(Stored records)

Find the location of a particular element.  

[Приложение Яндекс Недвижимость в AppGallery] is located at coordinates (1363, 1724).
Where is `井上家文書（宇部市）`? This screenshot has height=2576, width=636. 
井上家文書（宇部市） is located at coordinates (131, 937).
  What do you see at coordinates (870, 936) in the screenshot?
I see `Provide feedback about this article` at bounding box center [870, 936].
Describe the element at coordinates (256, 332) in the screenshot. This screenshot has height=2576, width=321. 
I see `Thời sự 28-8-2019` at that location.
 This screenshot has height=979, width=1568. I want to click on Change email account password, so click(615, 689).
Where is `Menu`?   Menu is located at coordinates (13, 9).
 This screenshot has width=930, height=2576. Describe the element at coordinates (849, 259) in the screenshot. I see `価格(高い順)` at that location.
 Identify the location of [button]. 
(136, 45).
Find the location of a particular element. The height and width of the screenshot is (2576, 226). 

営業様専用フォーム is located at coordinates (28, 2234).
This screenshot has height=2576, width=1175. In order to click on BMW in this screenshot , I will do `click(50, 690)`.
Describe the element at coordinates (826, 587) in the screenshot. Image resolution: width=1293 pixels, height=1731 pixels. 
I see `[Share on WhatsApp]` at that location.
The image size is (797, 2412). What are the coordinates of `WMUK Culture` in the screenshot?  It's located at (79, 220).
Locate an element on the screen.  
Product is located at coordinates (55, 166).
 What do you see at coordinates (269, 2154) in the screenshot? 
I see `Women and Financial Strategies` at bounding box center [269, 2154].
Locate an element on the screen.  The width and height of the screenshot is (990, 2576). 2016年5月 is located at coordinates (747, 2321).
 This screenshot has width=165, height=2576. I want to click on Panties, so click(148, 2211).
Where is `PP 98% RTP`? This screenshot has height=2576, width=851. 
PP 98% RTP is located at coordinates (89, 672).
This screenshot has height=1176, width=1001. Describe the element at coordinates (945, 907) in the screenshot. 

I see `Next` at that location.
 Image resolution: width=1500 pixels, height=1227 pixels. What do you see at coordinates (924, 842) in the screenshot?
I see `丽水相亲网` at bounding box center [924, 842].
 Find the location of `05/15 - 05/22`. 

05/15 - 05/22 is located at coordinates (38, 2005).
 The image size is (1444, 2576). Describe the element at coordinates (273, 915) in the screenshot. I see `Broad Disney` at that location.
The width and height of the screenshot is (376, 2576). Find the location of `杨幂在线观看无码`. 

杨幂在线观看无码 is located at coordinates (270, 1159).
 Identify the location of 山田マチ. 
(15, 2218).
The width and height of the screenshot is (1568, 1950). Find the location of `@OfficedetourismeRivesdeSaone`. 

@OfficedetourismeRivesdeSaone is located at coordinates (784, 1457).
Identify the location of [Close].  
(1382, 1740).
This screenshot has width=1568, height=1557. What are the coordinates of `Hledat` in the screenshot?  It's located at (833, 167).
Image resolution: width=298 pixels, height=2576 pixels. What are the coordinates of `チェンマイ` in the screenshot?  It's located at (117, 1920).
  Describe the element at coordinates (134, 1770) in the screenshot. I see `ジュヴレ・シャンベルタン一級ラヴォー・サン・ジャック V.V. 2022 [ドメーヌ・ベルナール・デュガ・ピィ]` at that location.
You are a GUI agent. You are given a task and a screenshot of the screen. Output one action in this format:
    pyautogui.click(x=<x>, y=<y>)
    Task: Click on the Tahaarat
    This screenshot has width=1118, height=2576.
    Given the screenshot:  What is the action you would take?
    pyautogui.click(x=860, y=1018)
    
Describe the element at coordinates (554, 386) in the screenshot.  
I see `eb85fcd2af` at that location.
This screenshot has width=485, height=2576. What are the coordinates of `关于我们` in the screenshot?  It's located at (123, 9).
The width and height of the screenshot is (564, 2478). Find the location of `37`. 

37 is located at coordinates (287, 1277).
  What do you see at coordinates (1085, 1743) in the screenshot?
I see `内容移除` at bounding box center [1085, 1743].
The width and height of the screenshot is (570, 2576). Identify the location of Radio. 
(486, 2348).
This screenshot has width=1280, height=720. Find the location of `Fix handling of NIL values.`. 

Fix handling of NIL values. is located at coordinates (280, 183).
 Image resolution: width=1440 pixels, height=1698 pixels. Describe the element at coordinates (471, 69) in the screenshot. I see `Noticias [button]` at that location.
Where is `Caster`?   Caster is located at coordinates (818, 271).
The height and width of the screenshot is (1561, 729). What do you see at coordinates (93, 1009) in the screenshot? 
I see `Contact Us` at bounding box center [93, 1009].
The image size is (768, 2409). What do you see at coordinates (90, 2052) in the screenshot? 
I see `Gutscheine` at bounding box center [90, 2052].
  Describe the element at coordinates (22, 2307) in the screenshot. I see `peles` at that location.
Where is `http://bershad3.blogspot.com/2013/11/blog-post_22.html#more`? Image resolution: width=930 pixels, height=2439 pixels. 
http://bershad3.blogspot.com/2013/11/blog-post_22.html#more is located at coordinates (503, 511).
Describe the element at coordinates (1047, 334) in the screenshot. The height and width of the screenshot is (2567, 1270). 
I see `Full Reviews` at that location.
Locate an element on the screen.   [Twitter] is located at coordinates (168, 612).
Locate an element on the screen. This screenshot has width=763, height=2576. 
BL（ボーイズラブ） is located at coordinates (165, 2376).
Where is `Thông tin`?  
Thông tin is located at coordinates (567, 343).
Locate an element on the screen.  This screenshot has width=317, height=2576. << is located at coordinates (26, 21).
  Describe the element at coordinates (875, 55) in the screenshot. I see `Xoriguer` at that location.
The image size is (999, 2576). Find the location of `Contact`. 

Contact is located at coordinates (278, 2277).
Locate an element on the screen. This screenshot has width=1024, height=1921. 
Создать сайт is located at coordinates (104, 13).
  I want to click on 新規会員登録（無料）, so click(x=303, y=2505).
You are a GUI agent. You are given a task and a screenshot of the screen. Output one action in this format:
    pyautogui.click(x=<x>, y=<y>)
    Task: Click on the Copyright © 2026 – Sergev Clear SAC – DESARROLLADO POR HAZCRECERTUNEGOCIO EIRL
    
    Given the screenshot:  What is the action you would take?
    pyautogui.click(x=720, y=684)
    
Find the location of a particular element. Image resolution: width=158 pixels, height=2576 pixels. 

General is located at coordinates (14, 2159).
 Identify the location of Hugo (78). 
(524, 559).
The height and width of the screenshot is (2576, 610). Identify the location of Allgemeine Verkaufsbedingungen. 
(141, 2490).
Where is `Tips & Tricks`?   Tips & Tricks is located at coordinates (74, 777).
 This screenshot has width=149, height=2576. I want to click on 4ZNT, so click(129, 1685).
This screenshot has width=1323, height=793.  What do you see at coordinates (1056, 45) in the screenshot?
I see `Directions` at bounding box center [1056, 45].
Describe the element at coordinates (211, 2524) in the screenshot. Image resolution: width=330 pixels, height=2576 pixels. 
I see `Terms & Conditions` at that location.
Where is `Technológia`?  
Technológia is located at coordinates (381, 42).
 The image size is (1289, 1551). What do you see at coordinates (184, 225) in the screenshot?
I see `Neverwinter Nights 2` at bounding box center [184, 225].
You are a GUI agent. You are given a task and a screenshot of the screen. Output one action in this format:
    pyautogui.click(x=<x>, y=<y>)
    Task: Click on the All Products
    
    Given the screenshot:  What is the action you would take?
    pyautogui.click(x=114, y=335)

#### Aim of the exercise
Only an exact retyping of the full data will do.

#### Problem solution
Find the location of a particular element.  

[Приложение Яндекс Недвижимость в AppGallery] is located at coordinates (1363, 1724).
Where is `井上家文書（宇部市）`? This screenshot has height=2576, width=636. 
井上家文書（宇部市） is located at coordinates (131, 937).
  What do you see at coordinates (870, 936) in the screenshot?
I see `Provide feedback about this article` at bounding box center [870, 936].
Describe the element at coordinates (256, 332) in the screenshot. This screenshot has height=2576, width=321. 
I see `Thời sự 28-8-2019` at that location.
 This screenshot has height=979, width=1568. I want to click on Change email account password, so click(615, 689).
Where is `Menu`?   Menu is located at coordinates (13, 9).
 This screenshot has width=930, height=2576. Describe the element at coordinates (849, 259) in the screenshot. I see `価格(高い順)` at that location.
 Identify the location of [button]. 
(136, 45).
Find the location of a particular element. The height and width of the screenshot is (2576, 226). 

営業様専用フォーム is located at coordinates (28, 2234).
This screenshot has height=2576, width=1175. In order to click on BMW in this screenshot , I will do `click(50, 690)`.
Describe the element at coordinates (826, 587) in the screenshot. Image resolution: width=1293 pixels, height=1731 pixels. 
I see `[Share on WhatsApp]` at that location.
The image size is (797, 2412). What are the coordinates of `WMUK Culture` in the screenshot?  It's located at (79, 220).
Locate an element on the screen.  
Product is located at coordinates (55, 166).
 What do you see at coordinates (269, 2154) in the screenshot? 
I see `Women and Financial Strategies` at bounding box center [269, 2154].
Locate an element on the screen.  The width and height of the screenshot is (990, 2576). 2016年5月 is located at coordinates (747, 2321).
 This screenshot has width=165, height=2576. I want to click on Panties, so click(148, 2211).
Where is `PP 98% RTP`? This screenshot has height=2576, width=851. 
PP 98% RTP is located at coordinates (89, 672).
This screenshot has height=1176, width=1001. Describe the element at coordinates (945, 907) in the screenshot. 

I see `Next` at that location.
 Image resolution: width=1500 pixels, height=1227 pixels. What do you see at coordinates (924, 842) in the screenshot?
I see `丽水相亲网` at bounding box center [924, 842].
 Find the location of `05/15 - 05/22`. 

05/15 - 05/22 is located at coordinates (38, 2005).
 The image size is (1444, 2576). Describe the element at coordinates (273, 915) in the screenshot. I see `Broad Disney` at that location.
The width and height of the screenshot is (376, 2576). Find the location of `杨幂在线观看无码`. 

杨幂在线观看无码 is located at coordinates (270, 1159).
 Identify the location of 山田マチ. 
(15, 2218).
The width and height of the screenshot is (1568, 1950). Find the location of `@OfficedetourismeRivesdeSaone`. 

@OfficedetourismeRivesdeSaone is located at coordinates (784, 1457).
Identify the location of [Close].  
(1382, 1740).
This screenshot has width=1568, height=1557. What are the coordinates of `Hledat` in the screenshot?  It's located at (833, 167).
Image resolution: width=298 pixels, height=2576 pixels. What are the coordinates of `チェンマイ` in the screenshot?  It's located at (117, 1920).
  Describe the element at coordinates (134, 1770) in the screenshot. I see `ジュヴレ・シャンベルタン一級ラヴォー・サン・ジャック V.V. 2022 [ドメーヌ・ベルナール・デュガ・ピィ]` at that location.
You are a GUI agent. You are given a task and a screenshot of the screen. Output one action in this format:
    pyautogui.click(x=<x>, y=<y>)
    Task: Click on the Tahaarat
    This screenshot has width=1118, height=2576.
    Given the screenshot:  What is the action you would take?
    pyautogui.click(x=860, y=1018)
    
Describe the element at coordinates (554, 386) in the screenshot.  
I see `eb85fcd2af` at that location.
This screenshot has width=485, height=2576. What are the coordinates of `关于我们` in the screenshot?  It's located at (123, 9).
The width and height of the screenshot is (564, 2478). Find the location of `37`. 

37 is located at coordinates (287, 1277).
  What do you see at coordinates (1085, 1743) in the screenshot?
I see `内容移除` at bounding box center [1085, 1743].
The width and height of the screenshot is (570, 2576). Identify the location of Radio. 
(486, 2348).
This screenshot has width=1280, height=720. Find the location of `Fix handling of NIL values.`. 

Fix handling of NIL values. is located at coordinates (280, 183).
 Image resolution: width=1440 pixels, height=1698 pixels. Describe the element at coordinates (471, 69) in the screenshot. I see `Noticias [button]` at that location.
Where is `Caster`?   Caster is located at coordinates (818, 271).
The height and width of the screenshot is (1561, 729). What do you see at coordinates (93, 1009) in the screenshot? 
I see `Contact Us` at bounding box center [93, 1009].
The image size is (768, 2409). What do you see at coordinates (90, 2052) in the screenshot? 
I see `Gutscheine` at bounding box center [90, 2052].
  Describe the element at coordinates (22, 2307) in the screenshot. I see `peles` at that location.
Where is `http://bershad3.blogspot.com/2013/11/blog-post_22.html#more`? Image resolution: width=930 pixels, height=2439 pixels. 
http://bershad3.blogspot.com/2013/11/blog-post_22.html#more is located at coordinates (503, 511).
Describe the element at coordinates (1047, 334) in the screenshot. The height and width of the screenshot is (2567, 1270). 
I see `Full Reviews` at that location.
Locate an element on the screen.   [Twitter] is located at coordinates (168, 612).
Locate an element on the screen. This screenshot has width=763, height=2576. 
BL（ボーイズラブ） is located at coordinates (165, 2376).
Where is `Thông tin`?  
Thông tin is located at coordinates (567, 343).
Locate an element on the screen.  This screenshot has width=317, height=2576. << is located at coordinates (26, 21).
  Describe the element at coordinates (875, 55) in the screenshot. I see `Xoriguer` at that location.
The image size is (999, 2576). Find the location of `Contact`. 

Contact is located at coordinates (278, 2277).
Locate an element on the screen. This screenshot has width=1024, height=1921. 
Создать сайт is located at coordinates (104, 13).
  I want to click on 新規会員登録（無料）, so click(x=303, y=2505).
You are a GUI agent. You are given a task and a screenshot of the screen. Output one action in this format:
    pyautogui.click(x=<x>, y=<y>)
    Task: Click on the Copyright © 2026 – Sergev Clear SAC – DESARROLLADO POR HAZCRECERTUNEGOCIO EIRL
    
    Given the screenshot:  What is the action you would take?
    pyautogui.click(x=720, y=684)
    
Find the location of a particular element. Image resolution: width=158 pixels, height=2576 pixels. 

General is located at coordinates (14, 2159).
 Identify the location of Hugo (78). 
(524, 559).
The height and width of the screenshot is (2576, 610). Identify the location of Allgemeine Verkaufsbedingungen. 
(141, 2490).
Where is `Tips & Tricks`?   Tips & Tricks is located at coordinates (74, 777).
 This screenshot has width=149, height=2576. I want to click on 4ZNT, so click(129, 1685).
This screenshot has width=1323, height=793.  What do you see at coordinates (1056, 45) in the screenshot?
I see `Directions` at bounding box center [1056, 45].
Describe the element at coordinates (211, 2524) in the screenshot. Image resolution: width=330 pixels, height=2576 pixels. 
I see `Terms & Conditions` at that location.
Where is `Technológia`?  
Technológia is located at coordinates (381, 42).
 The image size is (1289, 1551). What do you see at coordinates (184, 225) in the screenshot?
I see `Neverwinter Nights 2` at bounding box center [184, 225].
You are a GUI agent. You are given a task and a screenshot of the screen. Output one action in this format:
    pyautogui.click(x=<x>, y=<y>)
    Task: Click on the All Products
    
    Given the screenshot:  What is the action you would take?
    pyautogui.click(x=114, y=335)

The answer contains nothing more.